Privately funded congressional travel has long been a matter of public interest and sometimes controversy. Privately financed travel allows valuable opportunities for members and their staff to learn about important issues before the U.S. Congress. Moreover, private funding allows taxpayers to save money and provides lawmakers and their staff with numerous educational opportunities that otherwise might not be available to them.
Critics say that travel allows private interest groups to gain extraordinary access to public officials while sometimes providing extravagant and legally sanctioned perks. While most private travel has a serious and obvious educational purpose, some trips are thinly disguised opportunities for golfing or a vacation.
Whatever the merits of the trips, the LegiStorm database provides evidence for trips of both extremes. On the serious side, for example, a few staffers disclosed traveling to study a refugee crisis in African refugee camps.
Occasionally, the disclosed purposes of privately financed questions beg questions. In 2003, Rep. Corrine Brown (D-Fla.) traveled to London and Amsterdam to tour "the airport baggage hold security system". Why she needed to leave the country to study this matter is one issue but why her local Jacksonville Airport Authority would be willing to finance such a 6-day adventure is quite another.
In 2001, Royal Caribbean treated staffers, members and their family members to a weekend cruise around New York City. Travelers gave varying explanations, such as to study "ADA accommodations", referring to the Americans with Disabilities Act, or to "observe port and ship security procedures, including embarkation and disembarkation."
Former Rep. (and later Gov.) Bob Ehrlich (R-Md.) and Sen. (and presidential candidate) Christopher Dodd (D-Conn.) and Rep. (and current House Minority Leader) John Boehner (R-Ohio) did not hide the purpose of their trips as being to golf, even though ethics rules at the time required the trip to be "officially connected". Nor did staffer Bob Vinovich hide that he traveled to Houston in 2003 to golf. On the other hand, his boss, Rep. Bob Ney (R-Ohio), hid that he went to Scotland exclusively to golf with lobbyist Jack Abramoff. Ney was sentenced to federal prison as a result of this trip and related indiscretions.

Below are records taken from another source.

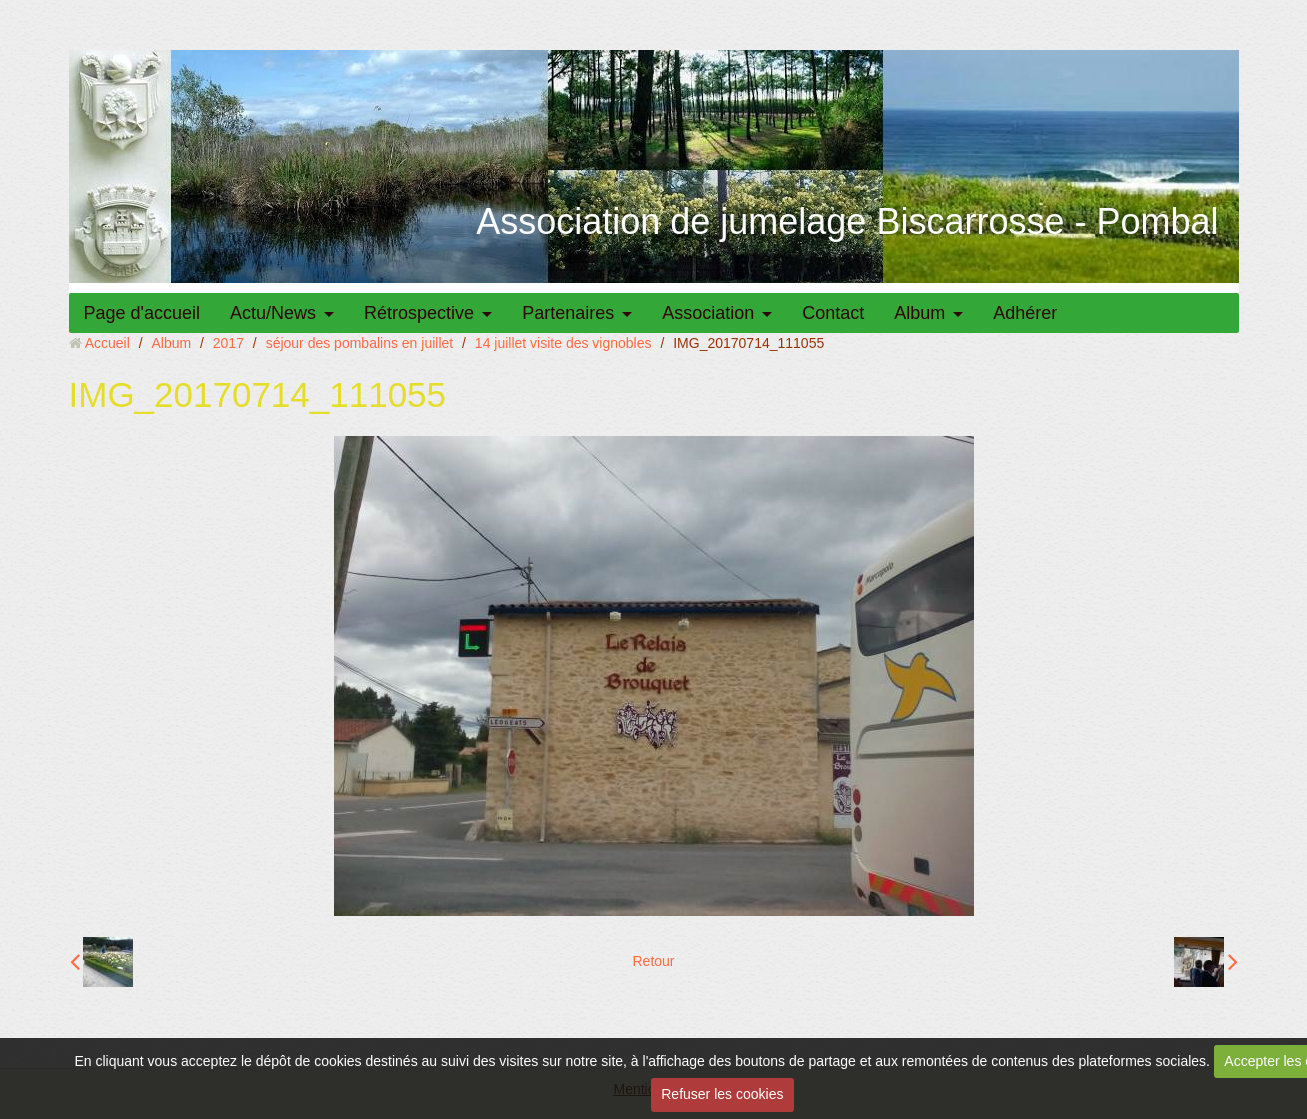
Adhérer (1025, 313)
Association (708, 313)
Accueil (107, 343)
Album (919, 313)
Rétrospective (419, 313)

Even many trips with a business purpose had generous helpings of extracurricular activities to lure travelers. The North Carolina Agricultural Foundation, for example, hosted a 3-day trip in August 2003 to study the state's agriculture issues but travelers could also enjoy two days of golf at two separate courses, including the renowned Pinehurst.

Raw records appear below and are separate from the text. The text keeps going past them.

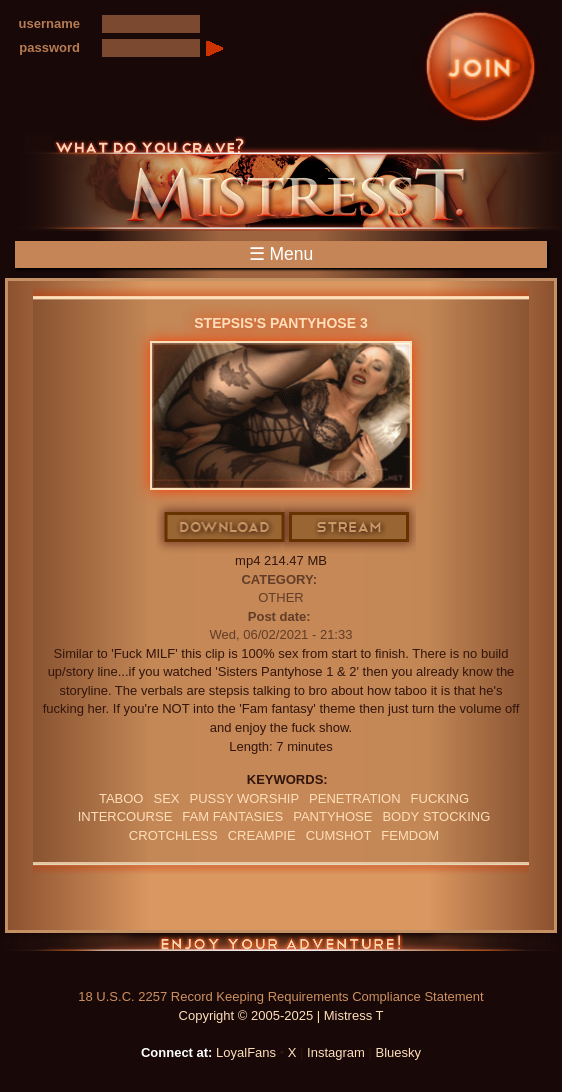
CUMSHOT (339, 835)
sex (166, 798)
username (49, 23)
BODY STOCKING (436, 816)
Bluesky (399, 1052)
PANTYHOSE (332, 816)
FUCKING (440, 798)
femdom (410, 835)
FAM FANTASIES (232, 816)
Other (281, 597)
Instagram (336, 1052)
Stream (350, 528)
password (49, 47)
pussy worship (245, 798)
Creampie (262, 835)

Other trips are proof that travel has the potential to be both fun and enlightening. Three staffers for Rep. Steny Hoyer (D-Md.) traveled to the Rock and Roll Hall of Fame to study the tourist attraction's "music education programs" and "plans for federal appropriations". In early 2005, congressional travelers jetted to Las Vegas, Nev. to, in the words of one participant, "study and tour the gaming industry".
Often times, the true nature of the trip is indecipherable, whether because the handwriting of the traveler is so poor or the traveler provides little clue. The purposes for thousands of trips are "fact-finding" or "educational", with no more details provided that might give the public any basis to judge merits. One staffer, for example, took a "fact-finding" trip to Washington, DC.
In some cases, no purpose whatsoever is listed, even for trips that might otherwise raise questions, such as a 2003 trip by a Rep. Roy Blunt (R-Mo.) staffer to Las Vegas courtesy of a gaming company. A staffer for Rep. Pat Danner (D-Mo.) filed a trip report that did not disclose a sponsor, a destination or even a purpose - leaving the public in the dark as to whether there was any trip to disclose in the first place.